La dipendenza da cannabis non è fisica, come non lo è quella da cocaina, ma psicologica ed è la piu difficile da superare; dopo tre giorni di astinenza si vince ogni dipendenza fisica ma è quella psicologica quella difficile da eliminare.
Chi fa uso massiccio di cannabis vive in uno stato mentale alterato che gli crea fragilità emotiva e tendenza a costruirsi una realtà illusoria solipsistica.
Il discorso sulla legalizzazione è controverso, uno stato che appone il sigillo di monopolio su alcol e tabacco e biscazziere risulta ipocrita quando diventa moralista su altri vizi come il fumo o la prostituzione, ma sostenere che fumare canne è innoquo se non salutare è da imbecilli, un tipico esempio di permeismo, altro vizio molto diffuso in italia: posso esprimermi su tutto perché per me è così, non importa se il mio interlocutore è uno che certi argomenti li tratta per professione dopo una formazione accademica, sia che si parli di economia, clima o come in questo caso di sostanze chimiche che agiscono sulla fisiologia umana poco importa, il permeista anteporrà sempre il bar alla scienza.
Collega, io sono favorevole alla cannabis medica, e ho anche scritto in proposito.
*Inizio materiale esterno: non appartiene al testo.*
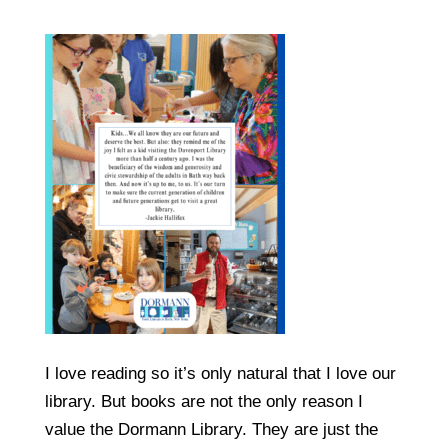
I love reading so it’s only natural that I love our
library. But books are not the only reason I
value the Dormann Library. They are just the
Non appartengono alla relgione che dice “la canapa cura” o “la canapa danneggia”. E’ come l’acqua, si beve e causa anche inondazioni. Le isterie canapiste o il moralismo sulle droghe le lascio ad altri. Però bisogna studiare, visitare, non sparare affermazioni sull’empatia da cannabis, che induce una nota sindroma apatica nel consumo cronico. Lei quindi non conosce la materia, peccato. Si è aggiornato senza aver studiato. Cominci dall’inizio. Per quanto riguarda Evola, io non studio medicina sui testi di Evola, ma sul campo e se mai sui manuali, sui dati, cose del genere insomma.
Stiamo tutti aspettando farmaci attivi sul sistema cannabinoide, dovrebbero allargare l’uso dei cannabinoidi terapeutici, e proporli anche per molte altre malattie. Ma tutto ciò non c’entra nulla con i danni da cannabinoidi, anche perché stiamo parlando di miscele diverse.
Non so se tu stia rispondendo al mio commento ma:
1 Io non sono un tuo collega
2 Non ho mai citato Evola
3 Il mio commento non era riferito al tuo ma a quelli più sopra
4 Sei un medico o uno studente di medicina?
Hai pubblicazioni di rilievo all’attivo per atteggiarti a espertone?
5 Se hai letto bene il mio commento non appartengo a nessuna delle due fazioni da te citate e come ti ho detto non era in risposta al tuo ma a quelli per cui la cannabis fa bene.
6 Sarai anche un medico o un aspirante tale mai hai evidenti difficoltà di comprensione di un testo.
Saluti
Perdonami, la tua risposta era riferita a cotal Dario e non a me, il problema è che i miei commenti, probabilmente per problemi di rete visto che scrivo da migliaia di km dall’Italia vengono pubblicati molto in rirardo così appariva quello di Dario poi il mio e infine il tuo che sembrava in risposta al mio.
In effetti la cosa non aveva senso e mi ha irritato per questo sono stato un po’ brusco tanto più che non avevo letto che eri l’autore dell’articolo.
Ti chiedo nuovamente scusa ma se si usasse la funzione reply per replicare a un commento questi malintesi si poteebbero evitare.